Why voltage drops over a wire
Every conductor has some resistance, and pushing current through that resistance uses up a little voltage — the longer the run and the higher the current, the more is lost before it reaches the load. Excessive drop makes lights dim, heaters underperform, and motors run hot. Four things drive it: the conductor material (copper beats aluminum), the wire size (fatter is better), the run length, and the current. The usual fix for a long run is simply a larger conductor.
How it’s calculated
The calculator looks up the conductor’s DC resistance per 1000 ft from standard AWG tables, scaled for aluminum (about 1.6× copper’s resistivity). For a single-phase or DC circuit it uses Vdrop = 2 × I × R × L, where L is the one-way length and the factor of 2 accounts for the return conductor. For three-phase it uses Vdrop = √3 × I × R × L. Percent drop divides by the source voltage; the NEC check compares that to 3%.
Uses DC resistance values, which suit typical branch circuits. It ignores conductor reactance and temperature correction, so very long AC runs or high-frequency loads may differ slightly. NEC figures are recommendations, not hard limits.
Copper resistance by gauge
| Wire | Ω / 1000 ft (Cu) | Ω / 1000 ft (Al) |
|---|---|---|
| 14 AWG | 2.525 | 4.14 |
| 12 AWG | 1.588 | 2.60 |
| 10 AWG | 0.999 | 1.64 |
| 8 AWG | 0.628 | 1.03 |
| 6 AWG | 0.395 | 0.648 |
| 4 AWG | 0.249 | 0.408 |
| 2 AWG | 0.156 | 0.256 |
| 1/0 AWG | 0.098 | 0.161 |
DC resistance at 20°C; aluminum ≈ 1.6× copper. Source: standard AWG conductor tables.
Worked example
A 120 V single-phase circuit uses 12 AWG copper to feed a 15 A load 50 ft away. At 1.588 Ω per 1000 ft, 50 ft of conductor is 0.0794 Ω. Voltage drop = 2 × 15 × 0.0794 = 2.38 V, which is 1.98% — comfortably under the NEC 3% guideline, leaving about 117.6 V at the load.
Common mistakes
- Entering the round-trip length — use the one-way run; the formula already doubles it.
- Using copper resistance for an aluminum conductor, understating the drop.
- Forgetting that 3-phase uses √3, not 2, in the formula.
- Treating the 3% figure as a hard code limit rather than an NEC recommendation.
Where it is used
- Sizing wire for long runs to sheds, garages, and well pumps.
- Planning EV charger and subpanel feeders.
- Low-voltage lighting and solar wiring, where drop is a big deal.
- Troubleshooting dim lights or underperforming equipment.

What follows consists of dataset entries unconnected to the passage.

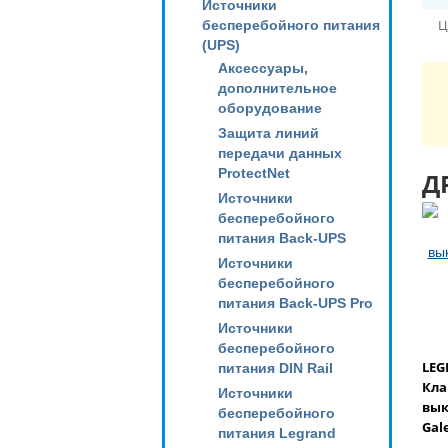
Источники
Ц
бесперебойного питания
(UPS)
Аксессуары,
дополнительное
оборудование
Защита линий
передачи данных
ProtectNet
Д
Источники
бесперебойного
питания Back-UPS
Источники
бесперебойного
питания Back-UPS Pro
Источники
бесперебойного
LEG
питания DIN Rail
Кла
Источники
вык
бесперебойного
Gale
питания Legrand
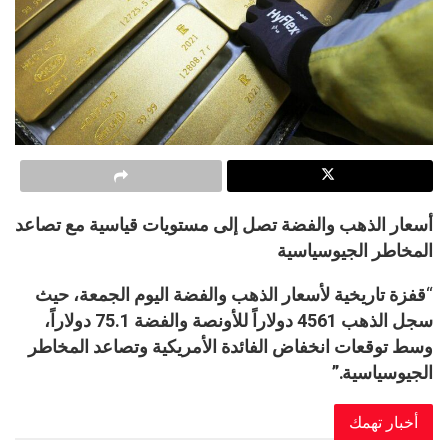
أسعار الذهب والفضة تصل إلى مستويات قياسية مع تصاعد
المخاطر الجيوسياسية
“
قفزة تاريخية لأسعار الذهب والفضة اليوم الجمعة، حيث
سجل الذهب 4561 دولاراً للأونصة والفضة 75.1 دولاراً،
وسط توقعات انخفاض الفائدة الأمريكية وتصاعد المخاطر
الجيوسياسية.”
أخبار تهمك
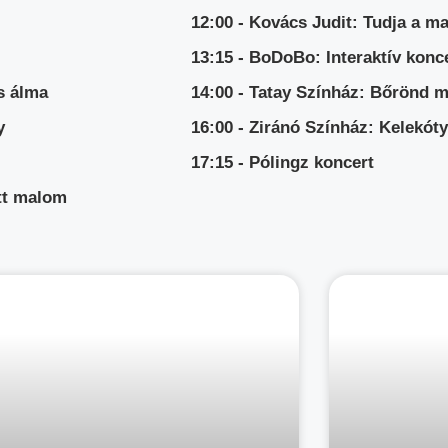
12:00 - Kovács Judit: Tudja a m
13:15 - BoDoBo: Interaktív kon
s álma
14:00 - Tatay Színház: Bőrönd 
y
16:00 - Ziránó Színház: Kelekót
17:15 - Pólingz koncert
ott malom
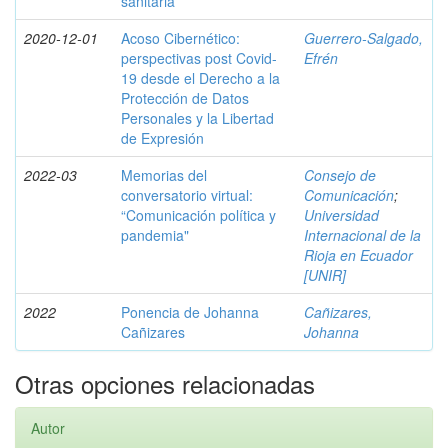
sanitaria
2020-12-01
Acoso Cibernético:
Guerrero-Salgado,
perspectivas post Covid-
Efrén
19 desde el Derecho a la
Protección de Datos
Personales y la Libertad
de Expresión
2022-03
Memorias del
Consejo de
conversatorio virtual:
Comunicación
;
“Comunicación política y
Universidad
pandemia"
Internacional de la
Rioja en Ecuador
[UNIR]
2022
Ponencia de Johanna
Cañizares,
Cañizares
Johanna
Otras opciones relacionadas
Autor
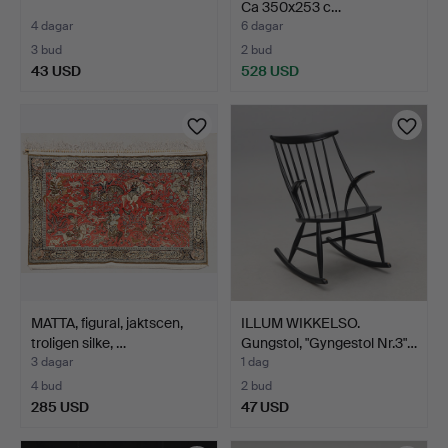
Ca 350x253 c…
4 dagar
6 dagar
3 bud
2 bud
43 USD
528 USD
MATTA, figural, jaktscen,
ILLUM WIKKELSO.
troligen silke, …
Gungstol, "Gyngestol Nr.3"…
3 dagar
1 dag
4 bud
2 bud
285 USD
47 USD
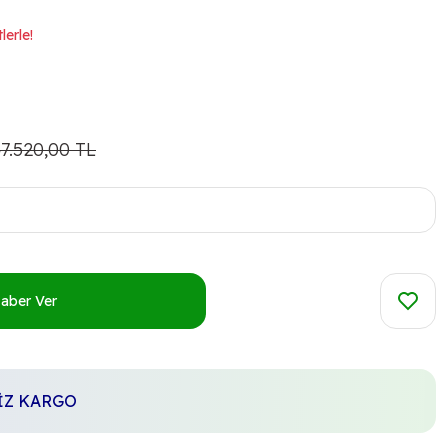
lerle!
7.520,00 TL
Haber Ver
SİZ KARGO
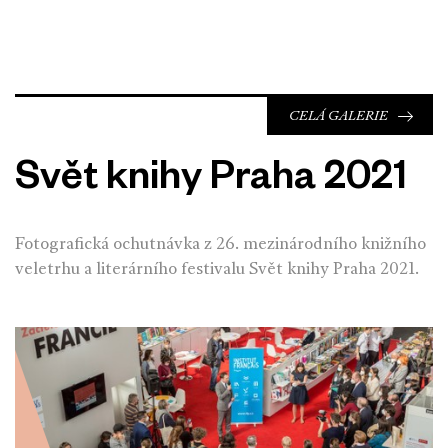
CELÁ GALERIE
Svět knihy Praha 2021
Fotografická ochutnávka z 26. mezinárodního knižního
veletrhu a literárního festivalu Svět knihy Praha 2021.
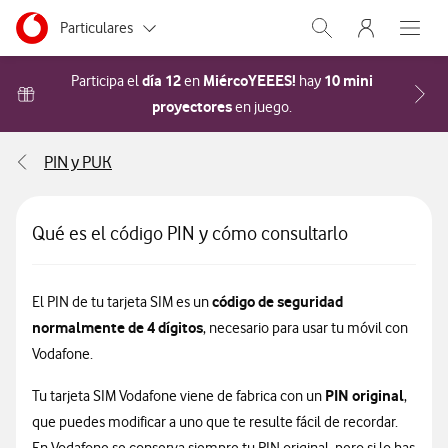
Menu nave
Ir a la pagina principal de vodafone.es
Menu navegación Segmento
Particulares
Abrir buscador. Abr
Abre e
Autónomos
día 12
MiércoYEEES!
10 mini
Participa el
en
hay
proyectores
Acceder a la FAQ Cómo pa
en juego.
Pymes
PIN y PUK
Grandes empresas
y AA.PP.
Qué es el código PIN y cómo consultarlo
código de seguridad
El PIN de tu tarjeta SIM es un
normalmente de 4 dígitos
, necesario para usar tu móvil con
Vodafone.
PIN original
Tu tarjeta SIM Vodafone viene de fabrica con un
,
que puedes modificar a uno que te resulte fácil de recordar.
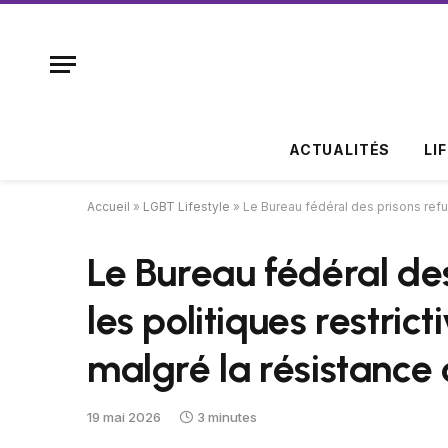
ACTUALITÉS
LI
Accueil
»
LGBT Lifestyle
»
Le Bureau fédéral des prisons refu
Le Bureau fédéral des
les politiques restric
malgré la résistance
19 mai 2026
3 minutes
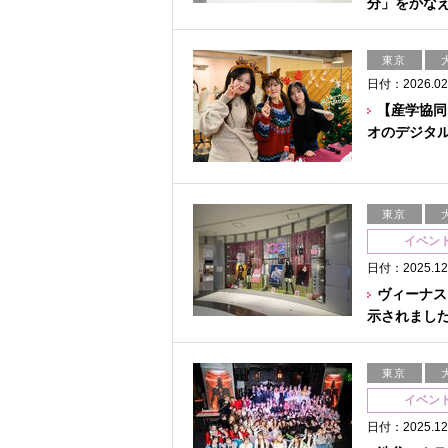
分」をかな
東京
日付：2026.02
【産学協同
オのデジタ
東京
イベン
日付：2025.12
ヴィーナス
示されまし
東京
イベン
日付：2025.12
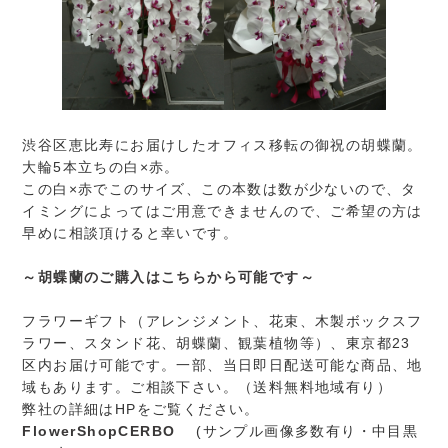
渋谷区恵比寿にお届けしたオフィス移転の御祝の胡蝶蘭。
大輪5本立ちの白×赤。
この白×赤でこのサイズ、この本数は数が少ないので、タ
イミングによってはご用意できませんので、ご希望の方は
早めに相談頂けると幸いです。
～胡蝶蘭のご購入はこちらから可能です～
フラワーギフト（アレンジメント、花束、木製ボックスフ
ラワー、スタンド花、胡蝶蘭、観葉植物等）、東京都23
区内お届け可能です。一部、当日即日配送可能な商品、地
域もあります。ご相談下さい。（送料無料地域有り）
弊社の詳細はHPをご覧ください。
FlowerShopCERBO
(サンプル画像多数有り・中目黒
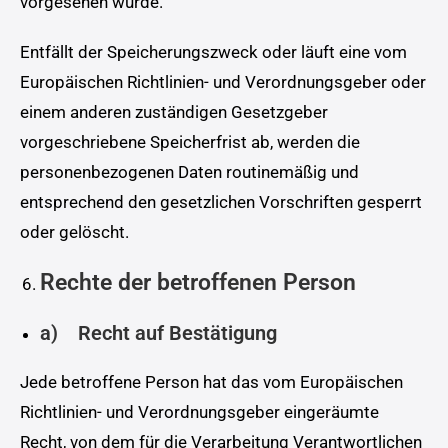
vorgesehen wurde.
Entfällt der Speicherungszweck oder läuft eine vom
Europäischen Richtlinien- und Verordnungsgeber oder
einem anderen zuständigen Gesetzgeber
vorgeschriebene Speicherfrist ab, werden die
personenbezogenen Daten routinemäßig und
entsprechend den gesetzlichen Vorschriften gesperrt
oder gelöscht.
Rechte der betroffenen Person
a) Recht auf Bestätigung
Jede betroffene Person hat das vom Europäischen
Richtlinien- und Verordnungsgeber eingeräumte
Recht, von dem für die Verarbeitung Verantwortlichen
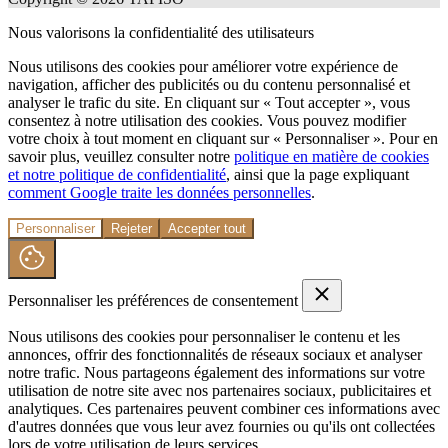
Nous valorisons la confidentialité des utilisateurs
Nous utilisons des cookies pour améliorer votre expérience de
navigation, afficher des publicités ou du contenu personnalisé et
analyser le trafic du site. En cliquant sur « Tout accepter », vous
consentez à notre utilisation des cookies. Vous pouvez modifier
votre choix à tout moment en cliquant sur « Personnaliser ». Pour en
savoir plus, veuillez consulter notre
politique en matière de cookies
et notre politique de confidentialité
, ainsi que la page expliquant
comment Google traite les données personnelles
.
Personnaliser
Rejeter
Accepter tout
Personnaliser les préférences de consentement
Nous utilisons des cookies pour personnaliser le contenu et les
annonces, offrir des fonctionnalités de réseaux sociaux et analyser
notre trafic. Nous partageons également des informations sur votre
utilisation de notre site avec nos partenaires sociaux, publicitaires et
analytiques. Ces partenaires peuvent combiner ces informations avec
d'autres données que vous leur avez fournies ou qu'ils ont collectées
lors de votre utilisation de leurs services.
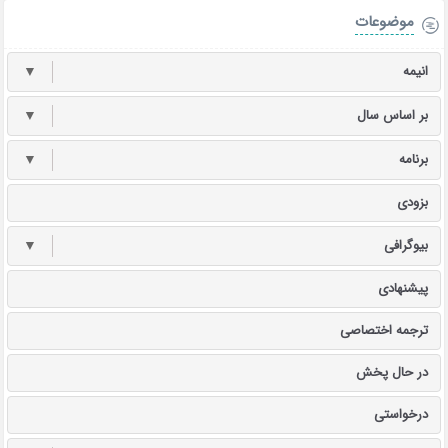
موضوعات
انیمه
▼
بر اساس سال
▼
برنامه
▼
بزودی
بیوگرافی
▼
پیشنهادی
ترجمه اختصاصی
در حال پخش
درخواستی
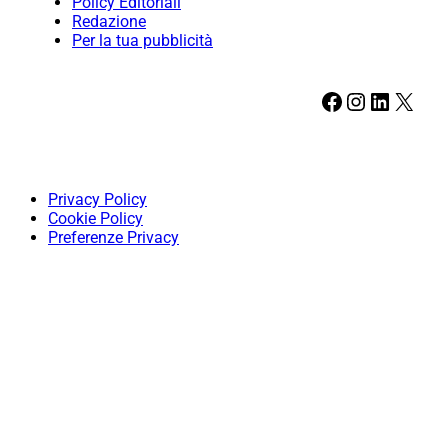
Policy Editoriali
Redazione
Per la tua pubblicità
Facebook
Instagram
LinkedIn
X
Privacy Policy
Cookie Policy
Preferenze Privacy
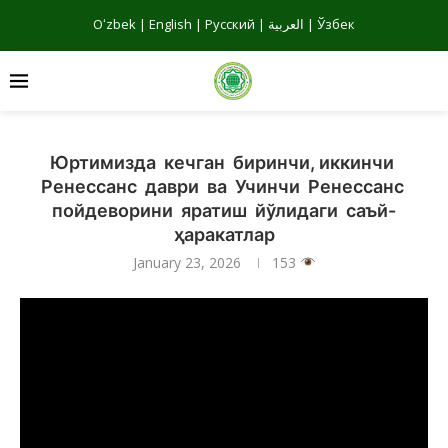
Oʻzbek
|
English
|
Русский
|
العربية
|
Ўзбек
Юртимизда кечган биринчи, иккинчи
Ренессанс даври ва Учинчи Ренессанс
пойдеворини яратиш йўлидаги саъй-
ҳаракатлар
January 23, 2026
153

Frequently asked questions
How do you calculate voltage drop?
For a single-phase or DC circuit, voltage drop = 2 × I × R × L, where I is current, R is the wire’s resistance per unit length, and L is the one-way run (the 2 accounts for the return path). For three-phase, use √3 × I × R × L instead of 2.
What is an acceptable voltage drop?
The National Electrical Code recommends keeping voltage drop under 3% on a branch circuit, and under 5% for the combined feeder and branch. These are recommendations in NEC informational notes (210.19 and 215.2), not hard mandates, but exceeding them can cause dim lights and struggling motors.
Does copper or aluminum drop more voltage?
Aluminum has higher resistance than copper for the same gauge, so it drops more voltage over the same length and current. That is why aluminum runs are often upsized one or two gauges compared with copper to hit the same voltage-drop target.
How does wire length affect voltage drop?
Voltage drop is proportional to length: doubling the run doubles the drop. Long runs to outbuildings, well pumps, or EV chargers are where voltage drop matters most, and are usually fixed by choosing a larger conductor.
Why multiply the length by two?
Current has to travel out to the load and back, so the total conductor length carrying current is twice the one-way distance. That is why the single-phase formula uses 2 × I × R × L with L as the one-way run.